La ciencia no puede hacerlo, está fuera de su ámbito. Lea las filosofías de los aspirantes a filósofos y se desesperará, como hace siglos que los hombres se desesperaban. No tocan la mayor esperanza. Y así comienza la lucha del día entre todos los instintos cristianos de la raza, ahora heredados desde hace mucho tiempo, todos los instintos no suprimidos divinamente dados por el hombre, contra las tentaciones del mundo, la carne y el diablo.

II. En esta lucha necesitamos un refuerzo de poder. Se encuentra en las verdades de las que el Viernes Santo y la Pascua son testigos.
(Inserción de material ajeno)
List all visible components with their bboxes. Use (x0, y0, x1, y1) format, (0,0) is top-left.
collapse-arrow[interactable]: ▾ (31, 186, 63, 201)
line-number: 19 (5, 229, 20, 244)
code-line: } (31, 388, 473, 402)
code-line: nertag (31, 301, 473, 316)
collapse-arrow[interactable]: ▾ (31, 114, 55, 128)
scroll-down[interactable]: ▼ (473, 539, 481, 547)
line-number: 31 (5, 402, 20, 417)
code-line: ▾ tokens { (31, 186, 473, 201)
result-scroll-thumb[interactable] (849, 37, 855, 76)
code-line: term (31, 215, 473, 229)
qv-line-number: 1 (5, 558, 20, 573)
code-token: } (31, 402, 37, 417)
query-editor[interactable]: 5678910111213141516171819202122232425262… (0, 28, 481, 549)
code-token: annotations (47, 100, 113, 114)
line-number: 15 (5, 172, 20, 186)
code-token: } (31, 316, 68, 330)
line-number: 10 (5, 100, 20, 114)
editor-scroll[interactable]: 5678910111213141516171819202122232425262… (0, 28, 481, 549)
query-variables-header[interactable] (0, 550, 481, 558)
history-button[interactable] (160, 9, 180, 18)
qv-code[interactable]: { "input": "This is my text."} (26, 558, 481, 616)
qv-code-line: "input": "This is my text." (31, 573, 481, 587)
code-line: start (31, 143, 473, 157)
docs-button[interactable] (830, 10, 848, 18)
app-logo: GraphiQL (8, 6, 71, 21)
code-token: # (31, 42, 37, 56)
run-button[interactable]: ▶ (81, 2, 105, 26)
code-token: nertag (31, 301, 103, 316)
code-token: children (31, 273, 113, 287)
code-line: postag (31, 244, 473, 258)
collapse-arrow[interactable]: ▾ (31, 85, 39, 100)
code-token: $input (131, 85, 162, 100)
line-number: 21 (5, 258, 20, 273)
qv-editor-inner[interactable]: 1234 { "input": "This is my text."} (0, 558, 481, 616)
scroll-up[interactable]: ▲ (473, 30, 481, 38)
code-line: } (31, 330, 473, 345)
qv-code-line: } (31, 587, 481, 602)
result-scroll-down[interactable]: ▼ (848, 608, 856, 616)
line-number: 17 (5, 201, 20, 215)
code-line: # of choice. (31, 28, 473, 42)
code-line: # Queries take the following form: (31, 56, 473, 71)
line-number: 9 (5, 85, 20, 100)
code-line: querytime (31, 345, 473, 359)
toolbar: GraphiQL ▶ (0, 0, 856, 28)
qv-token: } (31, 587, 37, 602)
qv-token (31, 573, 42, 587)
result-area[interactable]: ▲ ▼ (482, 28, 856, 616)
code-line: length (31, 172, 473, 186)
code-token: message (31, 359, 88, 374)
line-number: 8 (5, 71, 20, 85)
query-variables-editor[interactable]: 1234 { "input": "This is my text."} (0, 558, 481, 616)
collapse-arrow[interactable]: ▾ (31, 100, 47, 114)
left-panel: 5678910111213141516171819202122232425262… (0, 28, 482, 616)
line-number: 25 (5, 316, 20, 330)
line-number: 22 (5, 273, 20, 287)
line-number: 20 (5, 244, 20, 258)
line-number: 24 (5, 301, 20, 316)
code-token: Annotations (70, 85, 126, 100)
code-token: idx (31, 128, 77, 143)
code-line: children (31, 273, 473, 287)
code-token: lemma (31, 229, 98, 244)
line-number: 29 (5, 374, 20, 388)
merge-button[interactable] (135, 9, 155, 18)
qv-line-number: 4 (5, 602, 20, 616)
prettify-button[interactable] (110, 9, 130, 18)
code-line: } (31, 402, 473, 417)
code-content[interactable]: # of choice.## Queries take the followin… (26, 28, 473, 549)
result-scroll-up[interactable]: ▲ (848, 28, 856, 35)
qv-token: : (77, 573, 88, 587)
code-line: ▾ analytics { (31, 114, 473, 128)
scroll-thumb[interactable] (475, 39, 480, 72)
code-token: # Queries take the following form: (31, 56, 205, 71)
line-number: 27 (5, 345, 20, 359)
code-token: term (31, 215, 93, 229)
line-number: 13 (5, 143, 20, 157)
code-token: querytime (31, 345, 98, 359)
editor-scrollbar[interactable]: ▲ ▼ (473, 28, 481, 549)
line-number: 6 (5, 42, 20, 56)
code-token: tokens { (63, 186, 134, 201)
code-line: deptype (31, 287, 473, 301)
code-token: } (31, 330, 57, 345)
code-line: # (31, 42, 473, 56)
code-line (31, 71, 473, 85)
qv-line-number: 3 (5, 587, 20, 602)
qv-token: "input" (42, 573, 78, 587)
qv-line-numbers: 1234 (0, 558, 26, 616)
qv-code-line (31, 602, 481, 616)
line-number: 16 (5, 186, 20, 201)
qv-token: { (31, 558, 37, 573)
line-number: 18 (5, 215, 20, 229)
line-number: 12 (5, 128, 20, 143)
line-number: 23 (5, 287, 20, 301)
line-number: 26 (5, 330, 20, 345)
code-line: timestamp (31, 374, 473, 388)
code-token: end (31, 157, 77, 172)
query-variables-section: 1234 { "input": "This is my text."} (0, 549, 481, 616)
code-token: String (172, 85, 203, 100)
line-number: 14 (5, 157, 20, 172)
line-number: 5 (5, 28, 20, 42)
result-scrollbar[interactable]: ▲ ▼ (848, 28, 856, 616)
Cristo murió para que no hubiera parte de nuestra experiencia propia de nosotros, para que pudiera mostrar que Él era un hombre. Se levantó para mostrar que la muerte no era el fin de todas las cosas; y fue al cielo para mostrar por su visible levantamiento lo que de alguna forma nos sucederá también a nosotros.

Y todo por eso, y para enseñarnos para siempre que el intervalo se traspasa por completo del hombre a Dios. Este vasto intervalo lo atravesó dos veces: descendió de Dios al hombre, subió de hombre a Dios. Él era Él mismo y es Él mismo, Dios y hombre. La cadena está completa del cielo a la tierra. Desde que Cristo vino, el hombre sabe que no es un simple animal, es divino por sus afinidades. Camina por la tierra como una nueva criatura.

Mira, dice la historia de Jesucristo, ya está completa la cadena que conecta al hombre con Dios. Si la cadena desciende hasta que su extremo inferior se pierde en fuerzas moleculares, llega hasta su extremo superior se pierde en la gloria del trono de Dios y en la persona divina de Jesucristo, quien nos ha mostrado la perfección de Dios. .

JM Wilson, Sermones en la capilla de Clifton College, pág. 155.

Referencias: Romanos 4:25 . Revista del clérigo, nueva serie, vol. ii., pág. 213; Obispo Moorhouse, Púlpito de la Iglesia de Inglaterra, vol. i., pág. 108.